Home planetarium project

Everyone likes to stick luminous stars on their bedroom ceiling and walls. But where to put the stars so that the view looks right?

Tips

You'll need

• a stellar catalogue of the brightest stars.
• to understand what the numbers in the catalogue mean - in particular, right ascension, declination, and magnitude
• to understand how to turn those numbers into coordinates appropriate for your bedroom. As a staging post, you could calculate the coordinates (called altitude and azimuth) that describe the height above the horizon and direction of the star; then you need to figure out where on the wall or ceiling each star should go.
• Geometry (tan, sin, cos); and by doing this problem, you'll figure out spherical geometry.
• a little computing.

My solution

I wrote a gnuplot program to go direct from the stellar catalogue to coordinates on the walls. In the program, I specify how far from my eye each of the five surfaces (four walls and one ceiling) is. Also the orientation of the room and the required time of the star snapshot. I assume the walls are all perpendicular and either horizontal or vertical.

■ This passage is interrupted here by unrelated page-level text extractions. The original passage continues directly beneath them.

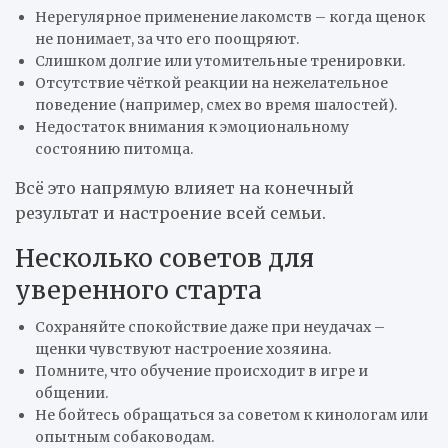
Нерегулярное применение лакомств – когда щенок
не понимает, за что его поощряют.
Слишком долгие или утомительные тренировки.
Отсутствие чёткой реакции на нежелательное
поведение (например, смех во время шалостей).
Недостаток внимания к эмоциональному
состоянию питомца.
Всё это напрямую влияет на конечный
результат и настроение всей семьи.
Несколько советов для
уверенного старта
Сохраняйте спокойствие даже при неудачах –
щенки чувствуют настроение хозяина.
Помните, что обучение происходит в игре и
общении.
Не бойтесь обращаться за советом к кинологам или
опытным собаководам.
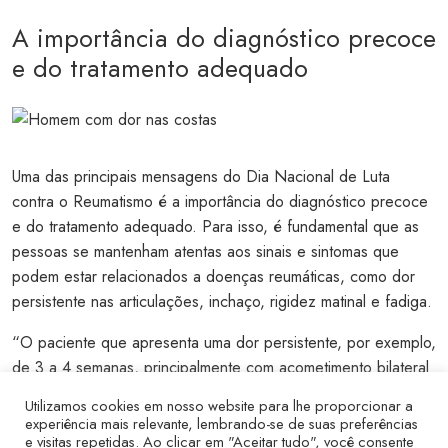
A importância do diagnóstico precoce
e do tratamento adequado
Uma das principais mensagens do Dia Nacional de Luta
contra o Reumatismo é a importância do diagnóstico precoce
e do tratamento adequado. Para isso, é fundamental que as
pessoas se mantenham atentas aos sinais e sintomas que
podem estar relacionados a doenças reumáticas, como dor
persistente nas articulações, inchaço, rigidez matinal e fadiga.
“O paciente que apresenta uma dor persistente, por exemplo,
de 3 a 4 semanas, principalmente com acometimento bilateral
de mãos e punhos, rigidez matinal, aumento de temperatura e
Utilizamos cookies em nosso website para lhe proporcionar a
inchaço nas articulações faz com que tenhamos que chamar
experiência mais relevante, lembrando-se de suas preferências
e visitas repetidas. Ao clicar em "Aceitar tudo", você consente
atenção”, afirma Provenza. “No entanto, o acesso fácil à anti-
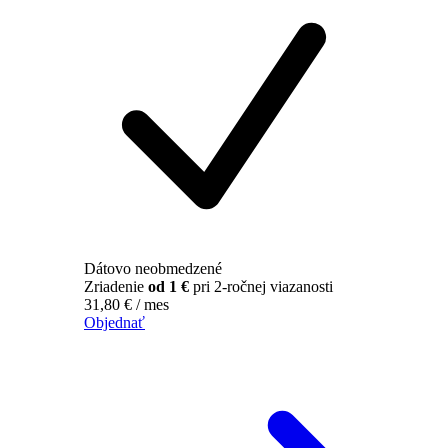
Dátovo neobmedzené
Zriadenie
od 1 €
pri 2-ročnej viazanosti
31,80
€
/ mes
Objednať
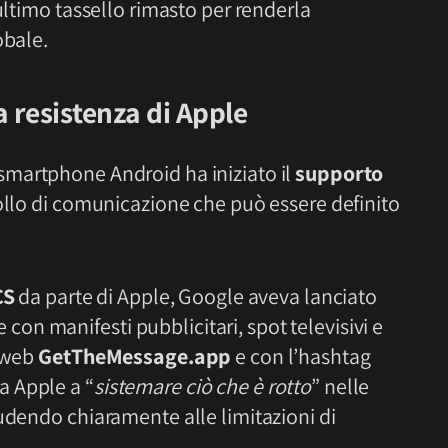
ultimo tassello rimasto per renderla
obale.
 resistenza di Apple
 smartphone Android ha iniziato il
supporto
ollo di comunicazione che può essere definito
CS
da parte di Apple, Google aveva lanciato
n manifesti pubblicitari, spot televisivi e
o web
GetTheMessage.app
e con l’hashtag
la Apple a “
sistemare ciò che è rotto
” nelle
udendo chiaramente alle limitazioni di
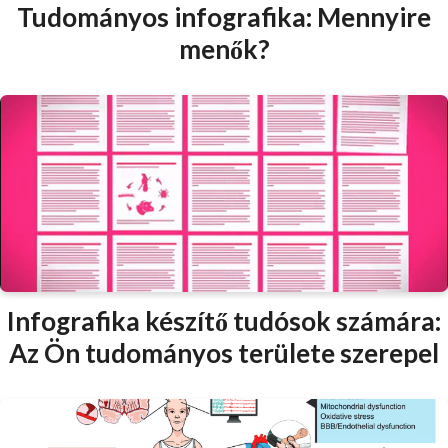
Tudományos infografika: Mennyire
menők?
Infografika készítő tudósok számára:
Az Ön tudományos területe szerepel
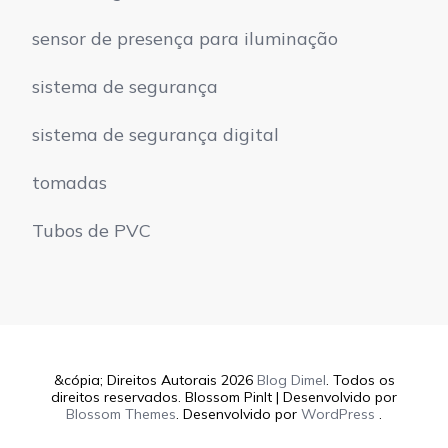
sensor de presença para iluminação
sistema de segurança
sistema de segurança digital
tomadas
Tubos de PVC
&cópia; Direitos Autorais 2026
Blog Dimel
. Todos os
direitos reservados.
Blossom PinIt | Desenvolvido por
Blossom Themes
. Desenvolvido por
WordPress
.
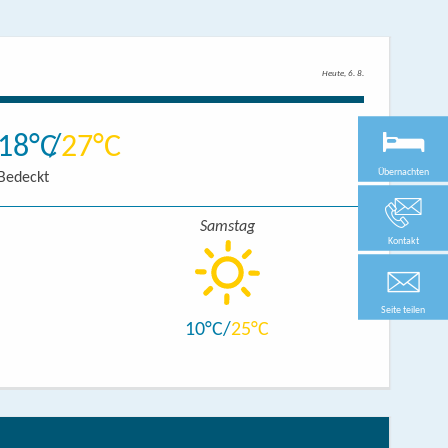
Heute, 6. 8.
18
27
Übernachten
Bedeckt
Samstag
Kontakt
Seite teilen
10
25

The program creates five plots (Wall0.ps, Wall1.ps, Wall2.ps, Wall3.ps, Ceil.ps) which show where to put the stars on the five surfaces. When you've printed out the plots, you can cut them along the lines and tape them together if you want. The points (0,0) in each plot are the four points that are the closest point to your eye in each wall, and the zenith, the point in the ceiling closest to your eye.

The catalogue is contained in five files provided in this zip file [zip catalog.zip m1 m2 m3 m3.5 m4.5 ecliptic]. File m1 is all stars with magnitude brighter than 1. File m2 is all stars with magnitude brighter than 2. Etc.